Saved entries:
- Opening Delimiter -
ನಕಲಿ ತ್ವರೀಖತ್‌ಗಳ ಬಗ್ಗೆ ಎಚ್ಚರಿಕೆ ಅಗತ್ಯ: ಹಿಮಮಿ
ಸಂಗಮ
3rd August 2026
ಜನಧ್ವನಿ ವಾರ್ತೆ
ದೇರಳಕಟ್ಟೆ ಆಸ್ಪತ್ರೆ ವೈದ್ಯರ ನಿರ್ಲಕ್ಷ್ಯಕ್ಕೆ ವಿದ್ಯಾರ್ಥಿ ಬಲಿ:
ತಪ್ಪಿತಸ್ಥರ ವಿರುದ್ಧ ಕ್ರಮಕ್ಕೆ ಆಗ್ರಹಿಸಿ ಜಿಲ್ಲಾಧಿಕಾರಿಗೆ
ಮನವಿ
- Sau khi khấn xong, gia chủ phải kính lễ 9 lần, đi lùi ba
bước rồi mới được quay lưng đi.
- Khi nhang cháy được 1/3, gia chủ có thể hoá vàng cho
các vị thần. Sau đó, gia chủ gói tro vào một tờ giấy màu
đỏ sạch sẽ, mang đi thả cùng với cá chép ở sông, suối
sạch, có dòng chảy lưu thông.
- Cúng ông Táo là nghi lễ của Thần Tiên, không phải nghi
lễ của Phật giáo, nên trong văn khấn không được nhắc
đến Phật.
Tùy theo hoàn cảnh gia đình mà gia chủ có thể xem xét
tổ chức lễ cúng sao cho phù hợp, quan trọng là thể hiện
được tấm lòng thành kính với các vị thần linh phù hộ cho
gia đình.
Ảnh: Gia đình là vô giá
- Closing Delimiter -
- Opening Delimiter -
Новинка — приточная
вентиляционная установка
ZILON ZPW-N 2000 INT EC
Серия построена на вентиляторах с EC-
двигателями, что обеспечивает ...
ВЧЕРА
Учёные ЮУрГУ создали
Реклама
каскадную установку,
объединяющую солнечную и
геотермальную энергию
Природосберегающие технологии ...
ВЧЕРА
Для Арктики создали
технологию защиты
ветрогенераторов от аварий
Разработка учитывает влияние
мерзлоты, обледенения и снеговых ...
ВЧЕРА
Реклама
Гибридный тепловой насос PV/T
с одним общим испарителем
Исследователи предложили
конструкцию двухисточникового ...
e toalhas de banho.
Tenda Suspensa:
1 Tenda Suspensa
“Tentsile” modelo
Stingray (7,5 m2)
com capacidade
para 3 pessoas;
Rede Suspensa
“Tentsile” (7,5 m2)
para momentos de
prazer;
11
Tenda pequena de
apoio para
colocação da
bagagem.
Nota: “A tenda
- Closing Delimiter -
- Opening Delimiter -
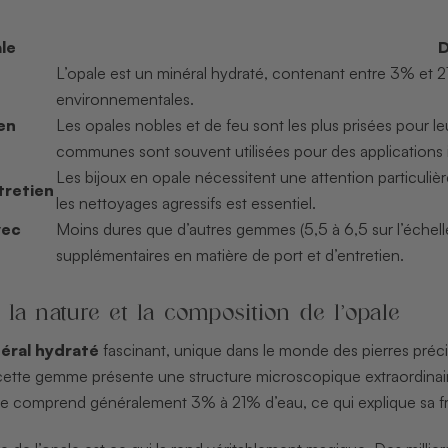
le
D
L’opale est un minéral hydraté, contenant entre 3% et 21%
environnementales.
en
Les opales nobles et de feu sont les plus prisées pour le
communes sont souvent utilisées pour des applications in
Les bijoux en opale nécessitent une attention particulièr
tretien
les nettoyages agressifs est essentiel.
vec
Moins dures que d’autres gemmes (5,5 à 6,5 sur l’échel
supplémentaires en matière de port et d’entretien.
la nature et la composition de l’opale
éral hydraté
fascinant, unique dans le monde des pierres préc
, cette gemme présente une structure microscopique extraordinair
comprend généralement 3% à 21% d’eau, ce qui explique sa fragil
- Closing Delimiter -
DESCRIPTION OF THE TASK:
Given the records above, reproduce precisely and only the lines between the line holding "ದೇರಳಕಟ್ಟೆ ಆಸ್ಪತ್ರೆ ವೈದ್ಯರ" and the line holding "các vị thần.", inclusive.

COMPLETED TASK:
ದೇರಳಕಟ್ಟೆ ಆಸ್ಪತ್ರೆ ವೈದ್ಯರ ನಿರ್ಲಕ್ಷ್ಯಕ್ಕೆ ವಿದ್ಯಾರ್ಥಿ ಬಲಿ:
ತಪ್ಪಿತಸ್ಥರ ವಿರುದ್ಧ ಕ್ರಮಕ್ಕೆ ಆಗ್ರಹಿಸಿ ಜಿಲ್ಲಾಧಿಕಾರಿಗೆ
ಮನವಿ
- Sau khi khấn xong, gia chủ phải kính lễ 9 lần, đi lùi ba
bước rồi mới được quay lưng đi.
- Khi nhang cháy được 1/3, gia chủ có thể hoá vàng cho
các vị thần. Sau đó, gia chủ gói tro vào một tờ giấy màu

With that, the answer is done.